Archive: Mary Worth

Post Content

Mary Worth, 11/29/12

You know how you can tell you’re in a good psychology program? When your professor has written all kinds of psychology-y stuff on the whiteboard. “Um, ego, id … crap, what’s the third one? I know there’s a third one. Is it dreams? That doesn’t sound right, but half of every lecture is taken up by dumb nineteen-year-olds asking me to interpret their anxiety and/or sex dreams, so I might as well write that up there. Now, Freud and Jung … which one was played by Viggo Mortensen and which by Michael Fassbender? Gotta remember to look that up later.”

You know how else you can tell you’re in a good psychology program? When your professor’s lecture makes you visualize the angry, controlling, emotionally damaged young man whose romantic feelings you don’t reciprocate and think “I wish I could break down his barriers and make him love me — but only as a friend.”

Archie, 11/29/12

The Western calendar, derived as it is from ancient Roman and Egyptian models and tweaked over the centuries to match our increasingly accurate measurements of the earth’s revolution around the sun, contains months of varying lengths, leap days subject to complex rules, and a weekly cycle that doesn’t match up exactly with either the monthly or yearly cycles. This actually makes writing calendaring code a fairly tricky computer programming problem! Nevertheless, the rules for Thanksgiving are relatively simple — it’s the fourth Thursday in November, not the last Thursday, which means that someone on the Archie Joke-Generating Laugh Unit 3000 programming team seems to have made something of a goof.

Crankshaft, 11/29/12

hate contempt rage bitterness misguided attempts to please a mother who can never feel love HAPPY HOLIDAYS FROM ALL OF US IN THE FUNKYVERSE, EVERYBODY

Post Content

Mary Worth, 11/24/12

Oh my goodness, Mary. You … you really want to do this? It seems like you want to do this. Fine. Everyone, once upon a time — 2006, to be exact — there was a Mary Worth storyline that involved a man who wanted to be more than friends with Mary, and it was a very important moment in the history of this blog. Click any of the links below, for the Glory and the Majesty!

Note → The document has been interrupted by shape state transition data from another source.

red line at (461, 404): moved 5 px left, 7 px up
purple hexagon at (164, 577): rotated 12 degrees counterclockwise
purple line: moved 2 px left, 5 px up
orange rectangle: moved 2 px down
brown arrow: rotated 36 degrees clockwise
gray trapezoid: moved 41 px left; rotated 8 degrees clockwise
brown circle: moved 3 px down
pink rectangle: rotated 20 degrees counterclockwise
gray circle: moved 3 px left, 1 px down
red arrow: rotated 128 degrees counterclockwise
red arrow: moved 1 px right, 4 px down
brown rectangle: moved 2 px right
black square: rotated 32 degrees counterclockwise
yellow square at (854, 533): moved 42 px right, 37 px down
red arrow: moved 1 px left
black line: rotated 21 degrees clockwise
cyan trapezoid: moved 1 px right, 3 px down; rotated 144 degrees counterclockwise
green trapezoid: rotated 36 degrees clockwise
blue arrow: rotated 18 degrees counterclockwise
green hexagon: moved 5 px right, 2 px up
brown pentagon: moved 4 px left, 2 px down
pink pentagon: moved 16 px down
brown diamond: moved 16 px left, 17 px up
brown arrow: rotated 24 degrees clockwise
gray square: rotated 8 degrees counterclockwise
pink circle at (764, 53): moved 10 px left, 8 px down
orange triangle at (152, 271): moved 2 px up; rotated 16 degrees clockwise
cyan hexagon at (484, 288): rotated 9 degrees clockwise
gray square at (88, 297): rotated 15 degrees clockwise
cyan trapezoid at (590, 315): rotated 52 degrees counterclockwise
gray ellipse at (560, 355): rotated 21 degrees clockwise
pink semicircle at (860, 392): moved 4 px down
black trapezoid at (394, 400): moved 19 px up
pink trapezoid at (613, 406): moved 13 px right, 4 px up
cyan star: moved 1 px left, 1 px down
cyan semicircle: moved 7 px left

This — this — is the backstory to what Mary is telling Dawn. If the friendship is strong enough, your aggressive paramour will understand that no means no. And if he isn’t … well, are you ready to kill, Dawn? Kill in a way that leaves no trail back to you? Because that’s what it takes, Dawn. That’s what it takes.

Beetle Bailey, 11/24/12

I normally don’t care to know any of the backstory to the half-hearted hijinks of Beetle Bailey, but I admit this one has me curious. How long was General Halftrack followed around by an eager documentarian? Do you think he knew in his heart of hearts that it had gone badly, or had he deluded himself until this moment that he’d look like a hero to movie-going audiences everywhere? Is the titular Disaster at Camp Swampy a single, disastrous incident that was caught on film, or is it referring to the metaphorical, slow-motion disaster that’s so all-pervasive that the soldiers stationed there won’t be able to recognize it until they see it on the big screen?

Archie, 11/24/12

Ha ha, I love how angry Reggie is at the space monsters, for failing to open diplomatic relations with Earthlings. “How dare these extraterrestrial chumps refuse to speak to me! Have they even seen my amazing stripy sweater?”

Post Content

Hi and Lois, 11/22/12

Happy Thanksgiving, everybody! What are you thankful for? Are you thankful that your Thanksgiving dinner isn’t some awful liberal nightmare where the lady womyn of the house forces you to sully this most American of holidays by speaking non-American languages? Such heresy! (Also, we would suggest that if we’re going down this road maybe adding Wampanoag to the list might be appropriate, but, sure, Japanese and French, whatever.)

Crankshaft, 11/22/12

Or maybe you’re thankful for the antics of your elderly relatives, who are muttering inappropriate prayers to open the holiday meal. Worried that they’re slipping into dementia? Ha ha, no, they just had to get drunk, in order to deal with all of you!

Mary Worth, 11/22/12

Personally, I’m thankful that Mary Worth hasn’t taken time off from its edge-of-your-seat plot just to bring us boring Thanksgiving messages. After all, we wouldn’t want to miss even a single day of Mary’s horribly misguided passive-aggressive meddling, would we? “Gee, Dawn, I’m sorry to hear that you don’t want to ‘help’ Jim with his sexual urges! The boy has already lost his sister and his arm, so your rejection of his advances is just one more horrible wound to his fragile psyche that he’ll just have to learn to deal with, somehow!”

Apartment 3-G, 11/22/12

While others may chose to measure Greg by the pound, Greg thinks of his own worth in terms of inches. Interpret this as you will! (I’ll be interpreting it as being about his penis.)